● WORK INSTRUCTION: Copy out the entries that follow, exactly as written.

● SUPPLIED RECORDS:
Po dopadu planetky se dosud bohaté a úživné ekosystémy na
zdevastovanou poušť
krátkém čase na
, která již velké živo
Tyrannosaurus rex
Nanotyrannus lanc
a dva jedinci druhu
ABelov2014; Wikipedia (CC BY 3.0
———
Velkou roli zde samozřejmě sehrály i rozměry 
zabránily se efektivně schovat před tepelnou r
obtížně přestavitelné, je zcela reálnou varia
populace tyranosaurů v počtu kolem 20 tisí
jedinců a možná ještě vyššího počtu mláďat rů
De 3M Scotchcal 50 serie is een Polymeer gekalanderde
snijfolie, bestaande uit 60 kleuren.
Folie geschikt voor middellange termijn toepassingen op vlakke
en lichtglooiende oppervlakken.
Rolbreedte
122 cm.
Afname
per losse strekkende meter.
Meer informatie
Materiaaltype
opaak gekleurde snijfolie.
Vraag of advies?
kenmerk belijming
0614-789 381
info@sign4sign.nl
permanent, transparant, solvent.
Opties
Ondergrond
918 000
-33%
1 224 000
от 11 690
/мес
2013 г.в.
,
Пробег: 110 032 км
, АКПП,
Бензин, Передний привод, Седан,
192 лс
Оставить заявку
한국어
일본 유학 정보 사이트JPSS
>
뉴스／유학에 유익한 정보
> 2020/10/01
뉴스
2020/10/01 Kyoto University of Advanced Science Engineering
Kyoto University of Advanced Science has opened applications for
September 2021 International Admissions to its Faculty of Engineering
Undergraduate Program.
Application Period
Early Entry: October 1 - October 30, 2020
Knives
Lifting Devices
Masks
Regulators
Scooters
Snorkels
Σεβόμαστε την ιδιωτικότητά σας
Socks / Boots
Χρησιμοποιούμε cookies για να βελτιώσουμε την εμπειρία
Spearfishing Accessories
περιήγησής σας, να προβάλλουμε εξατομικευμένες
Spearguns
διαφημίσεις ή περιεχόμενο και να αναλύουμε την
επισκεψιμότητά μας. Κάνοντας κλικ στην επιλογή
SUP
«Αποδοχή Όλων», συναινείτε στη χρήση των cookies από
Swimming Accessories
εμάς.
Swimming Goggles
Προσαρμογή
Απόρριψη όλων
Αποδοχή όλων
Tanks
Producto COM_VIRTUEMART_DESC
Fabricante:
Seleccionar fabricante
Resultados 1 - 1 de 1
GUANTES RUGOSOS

● WRITTEN RESPONSE:
Po dopadu planetky se dosud bohaté a úživné ekosystémy na
zdevastovanou poušť
krátkém čase na
, která již velké živo
Tyrannosaurus rex
Nanotyrannus lanc
a dva jedinci druhu
ABelov2014; Wikipedia (CC BY 3.0
———
Velkou roli zde samozřejmě sehrály i rozměry 
zabránily se efektivně schovat před tepelnou r
obtížně přestavitelné, je zcela reálnou varia
populace tyranosaurů v počtu kolem 20 tisí
jedinců a možná ještě vyššího počtu mláďat rů
De 3M Scotchcal 50 serie is een Polymeer gekalanderde
snijfolie, bestaande uit 60 kleuren.
Folie geschikt voor middellange termijn toepassingen op vlakke
en lichtglooiende oppervlakken.
Rolbreedte
122 cm.
Afname
per losse strekkende meter.
Meer informatie
Materiaaltype
opaak gekleurde snijfolie.
Vraag of advies?
kenmerk belijming
0614-789 381
info@sign4sign.nl
permanent, transparant, solvent.
Opties
Ondergrond
918 000
-33%
1 224 000
от 11 690
/мес
2013 г.в.
,
Пробег: 110 032 км
, АКПП,
Бензин, Передний привод, Седан,
192 лс
Оставить заявку
한국어
일본 유학 정보 사이트JPSS
>
뉴스／유학에 유익한 정보
> 2020/10/01
뉴스
2020/10/01 Kyoto University of Advanced Science Engineering
Kyoto University of Advanced Science has opened applications for
September 2021 International Admissions to its Faculty of Engineering
Undergraduate Program.
Application Period
Early Entry: October 1 - October 30, 2020
Knives
Lifting Devices
Masks
Regulators
Scooters
Snorkels
Σεβόμαστε την ιδιωτικότητά σας
Socks / Boots
Χρησιμοποιούμε cookies για να βελτιώσουμε την εμπειρία
Spearfishing Accessories
περιήγησής σας, να προβάλλουμε εξατομικευμένες
Spearguns
διαφημίσεις ή περιεχόμενο και να αναλύουμε την
επισκεψιμότητά μας. Κάνοντας κλικ στην επιλογή
SUP
«Αποδοχή Όλων», συναινείτε στη χρήση των cookies από
Swimming Accessories
εμάς.
Swimming Goggles
Προσαρμογή
Απόρριψη όλων
Αποδοχή όλων
Tanks
Producto COM_VIRTUEMART_DESC
Fabricante:
Seleccionar fabricante
Resultados 1 - 1 de 1
GUANTES RUGOSOS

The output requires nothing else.